Transcribe the entries below exactly from their first line through the line containing "Drittanbietern einzubinden oder", and let no picture into the copy.

========================

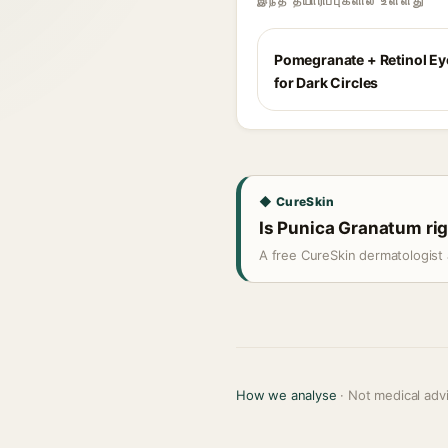
இந்த தயாரிப்புகளில் உள்ளது
Pomegranate + Retinol E
for Dark Circles
◆ CureSkin
Is Punica Granatum rig
A free CureSkin dermatologist 
How we analyse
· Not medical adv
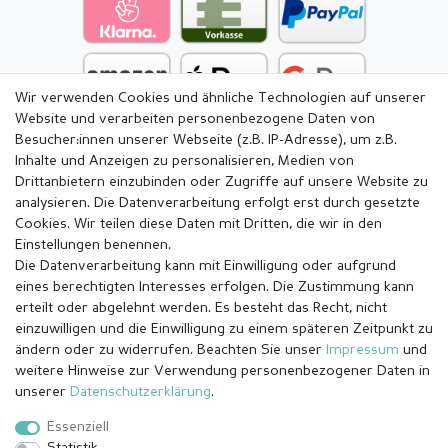
Wir verwenden Cookies und ähnliche Technologien auf unserer
Website und verarbeiten personenbezogene Daten von
Besucher:innen unserer Webseite (z.B. IP-Adresse), um z.B.
Inhalte und Anzeigen zu personalisieren, Medien von
Drittanbietern einzubinden oder Zugriffe auf unsere Website zu
analysieren. Die Datenverarbeitung erfolgt erst durch gesetzte
Cookies. Wir teilen diese Daten mit Dritten, die wir in den
Einstellungen benennen.
Die Datenverarbeitung kann mit Einwilligung oder aufgrund
eines berechtigten Interesses erfolgen. Die Zustimmung kann
erteilt oder abgelehnt werden. Es besteht das Recht, nicht
einzuwilligen und die Einwilligung zu einem späteren Zeitpunkt zu
ändern oder zu widerrufen. Beachten Sie unser
Impressum
und
weitere Hinweise zur Verwendung personenbezogener Daten in
Impressum
Daten­schutz­erklärung
AGB
unserer
Daten­schutz­erklärung
.
Essenziell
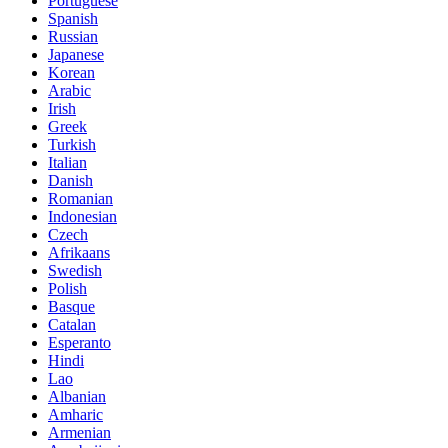
Portuguese
Spanish
Russian
Japanese
Korean
Arabic
Irish
Greek
Turkish
Italian
Danish
Romanian
Indonesian
Czech
Afrikaans
Swedish
Polish
Basque
Catalan
Esperanto
Hindi
Lao
Albanian
Amharic
Armenian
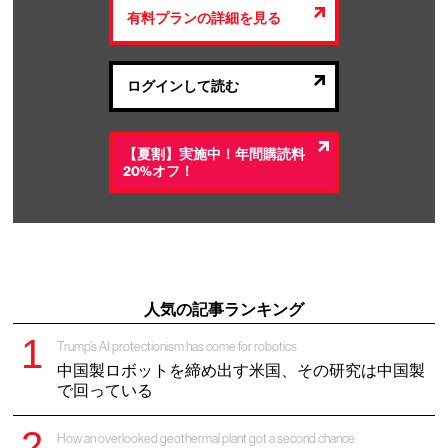
有料プランの詳細を見る
ログインして読む
【夏割】実施中！年間購読料
20%オフ！
人気の記事ランキング
Trump’s AI protectionism has come for robotics
中国製ロボットを締め出す米国、その研究は中国製
で回っている
How an overlooked geothermal plant got a second chance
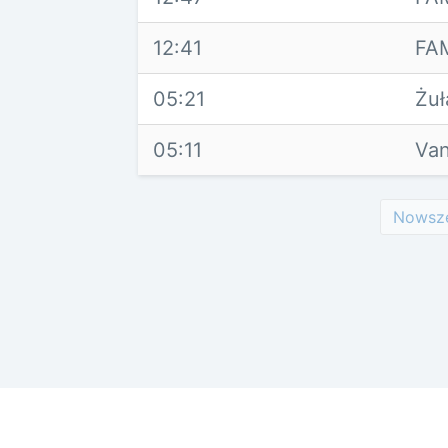
12:41
FAM
05:21
Żu
05:11
Va
Nowsz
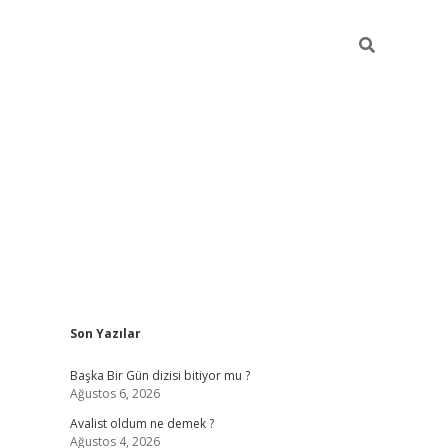
Sidebar
Son Yazılar
elexbet
betexper yeni gir
Başka Bir Gün dizisi bitiyor mu ?
Ağustos 6, 2026
Avalist oldum ne demek ?
Ağustos 4, 2026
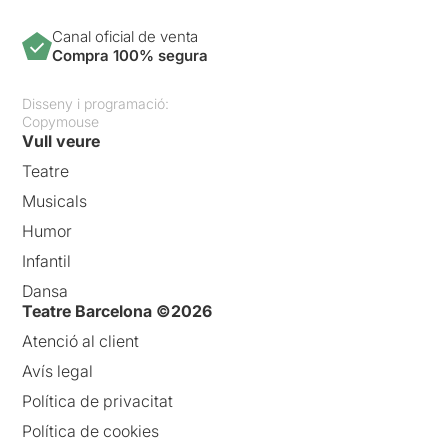
Canal oficial de venta
Compra 100% segura
Disseny i programació:
Copymouse
Vull veure
Teatre
Musicals
Humor
Infantil
Dansa
Teatre Barcelona ©2026
Atenció al client
Avís legal
Política de privacitat
Política de cookies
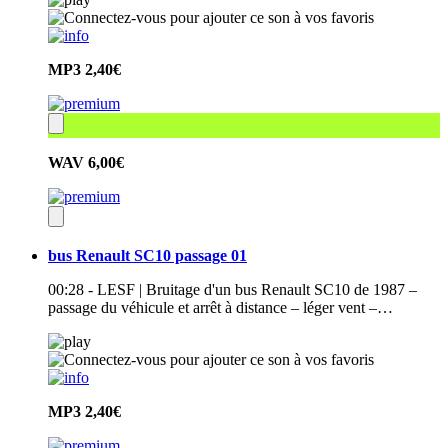
MP3
2,40€
WAV
6,00€
bus Renault SC10 passage 01
00:28 - LESF | Bruitage d'un bus Renault SC10 de 1987 –
passage du véhicule et arrêt à distance – léger vent –…
MP3
2,40€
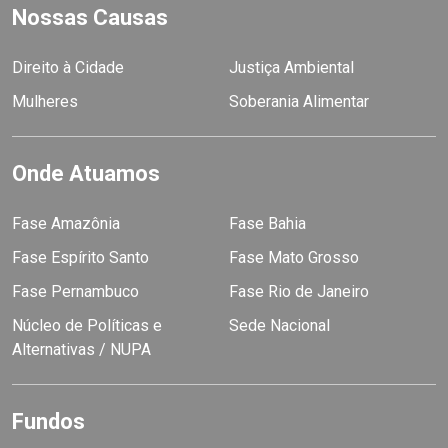
Nossas Causas
Direito à Cidade
Justiça Ambiental
Mulheres
Soberania Alimentar
Onde Atuamos
Fase Amazônia
Fase Bahia
Fase Espírito Santo
Fase Mato Grosso
Fase Pernambuco
Fase Rio de Janeiro
Núcleo de Políticas e
Sede Nacional
Alternativas / NUPA
Fundos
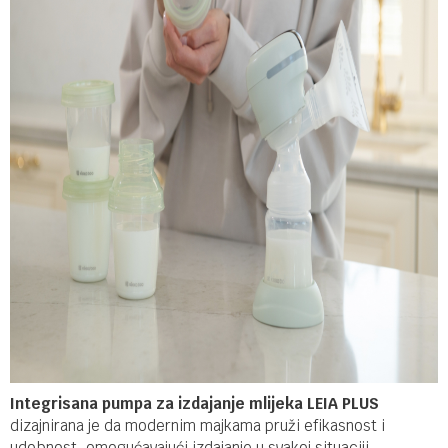
Integrisana pumpa za izdajanje mlijeka LEIA PLUS
dizajnirana je da modernim majkama pruži efikasnost i
udobnost, omogućavajući izdajanje u svakoj situaciji.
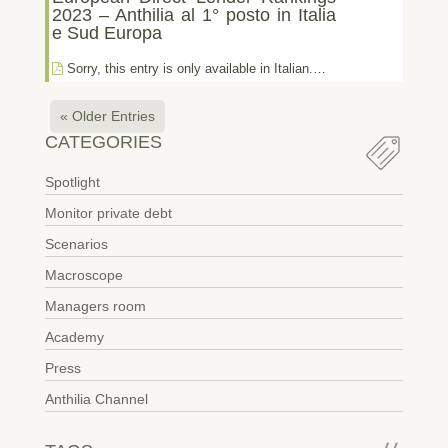
2023 – Anthilia al 1° posto in Italia
e Sud Europa
Sorry, this entry is only available in Italian.…
« Older Entries
CATEGORIES
Spotlight
Monitor private debt
Scenarios
Macroscope
Managers room
Academy
Press
Anthilia Channel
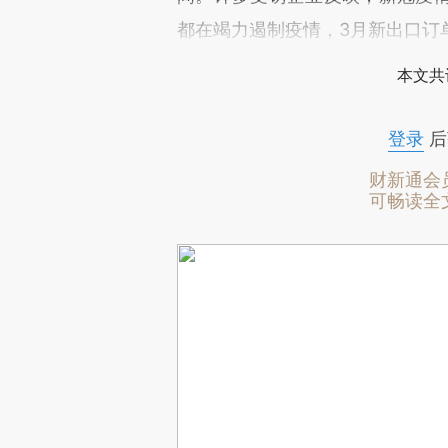
都在竭力遏制疫情，3月新出口订
本文共
登录
后
财新通会
可畅读全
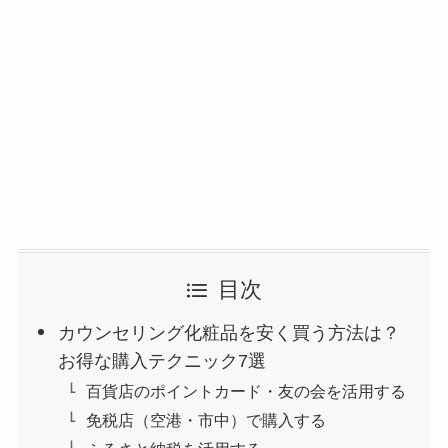
目次
カウンセリング化粧品を安く買う方法は？
お得な購入テクニック7選
百貨店のポイントカード・友の会を活用する
免税店（空港・市中）で購入する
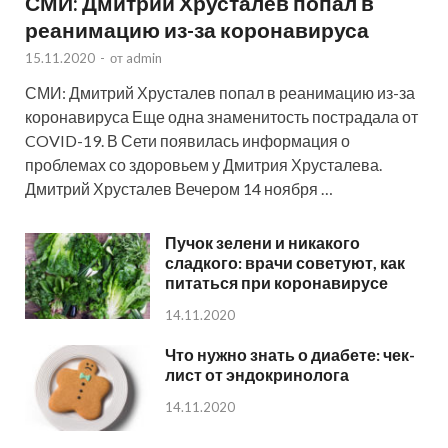
СМИ: Дмитрий Хрусталев попал в
реанимацию из-за коронавируса
15.11.2020
-
от
admin
СМИ: Дмитрий Хрусталев попал в реанимацию из-за
коронавируса Еще одна знаменитость пострадала от
COVID-19. В Сети появилась информация о
проблемах со здоровьем у Дмитрия Хрусталева.
Дмитрий Хрусталев Вечером 14 ноября …
Пучок зелени и никакого
сладкого: врачи советуют, как
питаться при коронавирусе
14.11.2020
Что нужно знать о диабете: чек-
лист от эндокринолога
14.11.2020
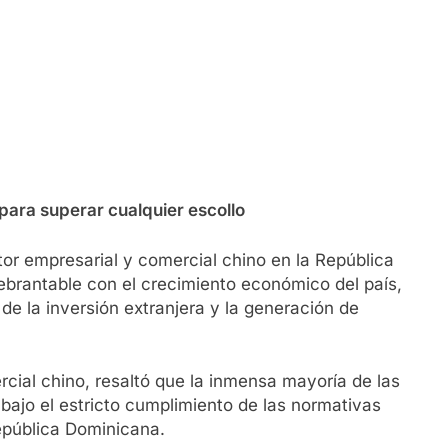
para superar cualquier escollo
 empresarial y comercial chino en la República
brantable con el crecimiento económico del país,
de la inversión extranjera y la generación de
cial chino, resaltó que la inmensa mayoría de las
 bajo el estricto cumplimiento de las normativas
República Dominicana.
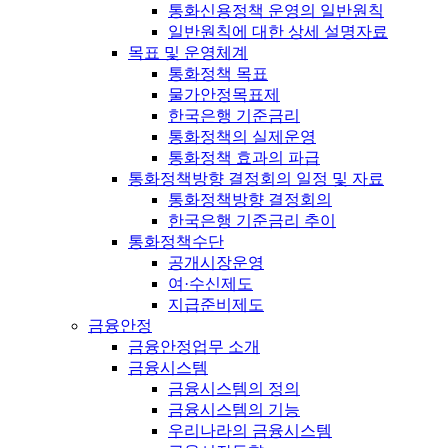
통화신용정책 운영의 일반원칙
일반원칙에 대한 상세 설명자료
목표 및 운영체계
통화정책 목표
물가안정목표제
한국은행 기준금리
통화정책의 실제운영
통화정책 효과의 파급
통화정책방향 결정회의 일정 및 자료
통화정책방향 결정회의
한국은행 기준금리 추이
통화정책수단
공개시장운영
여·수신제도
지급준비제도
금융안정
금융안정업무 소개
금융시스템
금융시스템의 정의
금융시스템의 기능
우리나라의 금융시스템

========================

■ **Answer to this exercise**
இந்த தயாரிப்புகளில் உள்ளது
Pomegranate + Retinol E
for Dark Circles
◆ CureSkin
Is Punica Granatum rig
A free CureSkin dermatologist 
How we analyse
· Not medical adv
Wir verwenden Cookies und ähnliche Technologien auf unserer
Website und verarbeiten personenbezogene Daten von
Besucher:innen unserer Webseite (z.B. IP-Adresse), um z.B.
Inhalte und Anzeigen zu personalisieren, Medien von
Drittanbietern einzubinden oder Zugriffe auf unsere Website zu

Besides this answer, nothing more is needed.